Making Better Meals

Things To Do With Coffee Beans: Making Extract

When most people think about whole bean coffee, they think about freezer storage for freshness and fresh-ground coffee for their morning cup. However, what many don't think about is the other uses they have for those coffee beans. For example, one thing that you may have overlooked is a coffee extract. If you bake a lot or you have any use for a concentrated coffee flavor, you should consider making extracts from your whole bean coffee. Here's a look at what you need to know.

Ingredients You Need

The first step to making the coffee extract that you want is to gather the ingredients that you need. For example, you'll need to have quality liquor to create the base of the extract. If you want something that's free of alcohol, food-grade glycerin can work, too. However, if you're going to use alcohol, you should start by choosing the one that you prefer. 

Sometimes, people choose a couple of different ones to see which final product they prefer. Vodka is typically neutral alcohol that won't interfere with the coffee. Whiskey can provide some depth of flavor, while rum can add spice or just a unique flavor hint in the background. 

Then, you'll need to have your coffee beans. An ounce or two per cup of alcohol should give you enough for adequate flavor. You'll also need a bottle to combine them in for the extraction process.

Process To Complete

Once you've gathered your ingredients, it's time to make your extract. Start by putting about half of the beans you'll need into the container. Then, crack the other half of the beans by rolling over them with a rolling pin or crushing them with a bottle. Put those in the jar as well. This will help you get a more intense extract faster.

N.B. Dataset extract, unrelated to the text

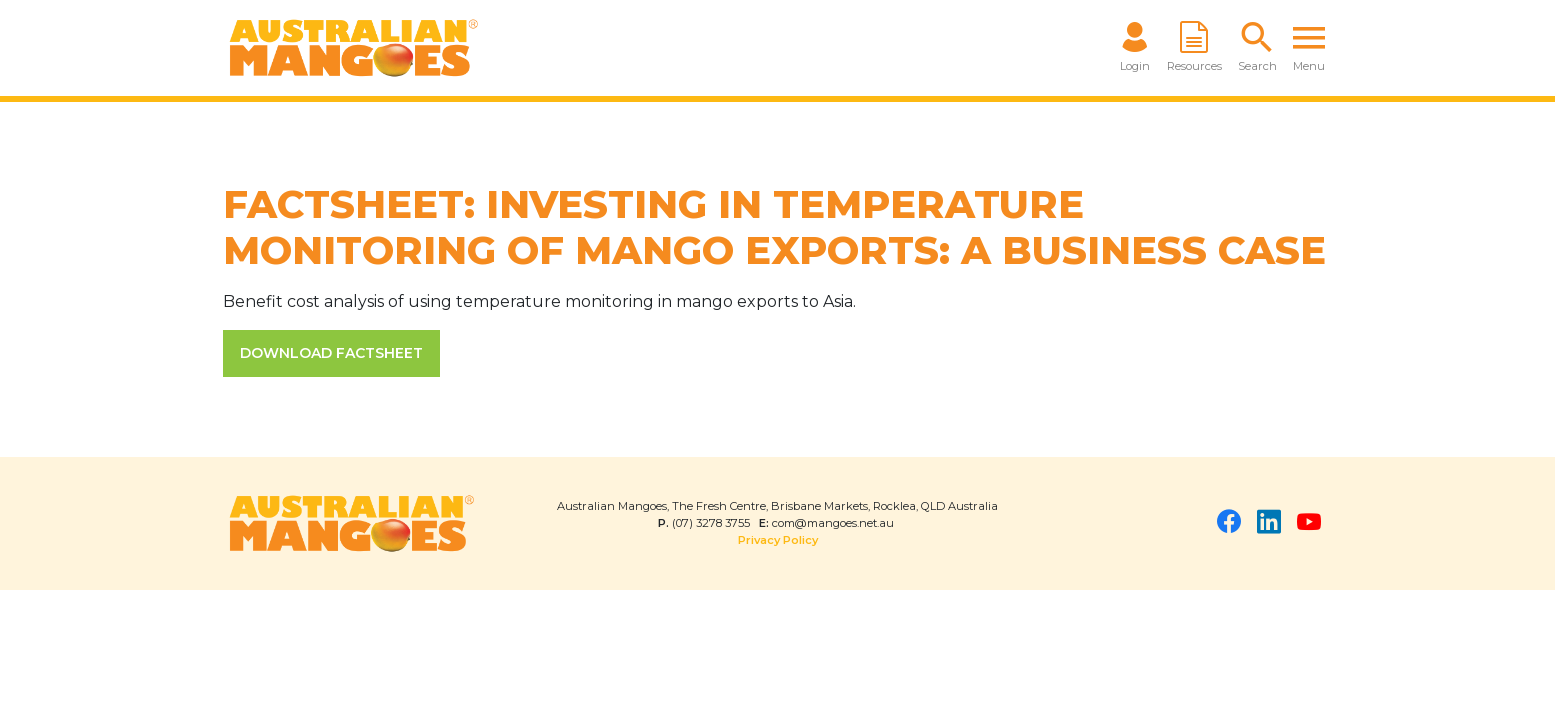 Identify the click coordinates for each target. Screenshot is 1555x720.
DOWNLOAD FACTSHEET (331, 353)
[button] (1257, 48)
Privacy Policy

Add the necessary alcohol to the container to formulate the extract. Put a lid on the container and set it somewhere that's cool and dark. A couple of times a week, you should take the container out and shake it. Leave it to extract from those beans for several months. Then, test it by putting a small amount into whipped cream to taste it. Let it continue to extract until you get the flavor that you want.

Steps To Finish

After you get the flavor you want, pour the extract through a sieve with a filter in it. The filter will catch all of the fine particles of coffee beans, leaving you with pure extract. Put that extract into a bottle of your choice with a cap and a label. Since it's alcohol-based, it will keep for quite some time.